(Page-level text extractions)
+++++
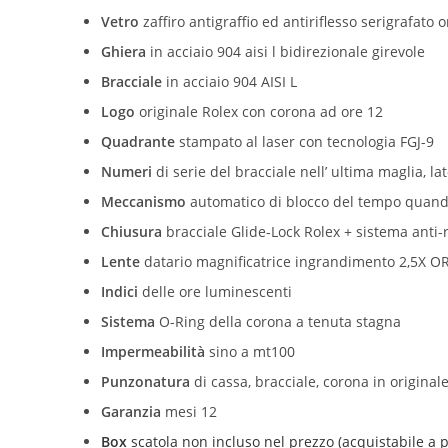
Vetro
zaffiro antigraffio ed antiriflesso serigrafato o
Ghiera
in acciaio 904 aisi l bidirezionale girevole
Bracciale
in acciaio 904 AISI L
Logo
originale Rolex con corona ad ore 12
Quadrante
stampato al laser con tecnologia FGJ-9
Numeri
di serie del bracciale nell’ ultima maglia, la
Meccanismo
automatico di blocco del tempo quando l
Chiusura
bracciale Glide-Lock Rolex + sistema anti-
Lente
datario magnificatrice ingrandimento 2,5X OR
Indici
delle ore luminescenti
Sistema
O-Ring della corona a tenuta stagna
Impermeabilità
sino a mt100
Punzonatura
di cassa, bracciale, corona in original
Garanzia
mesi 12
Box
scatola non incluso nel prezzo (acquistabile a p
+++++
Within the data, how many lines hold "Rolex"? Respond with only the number.

2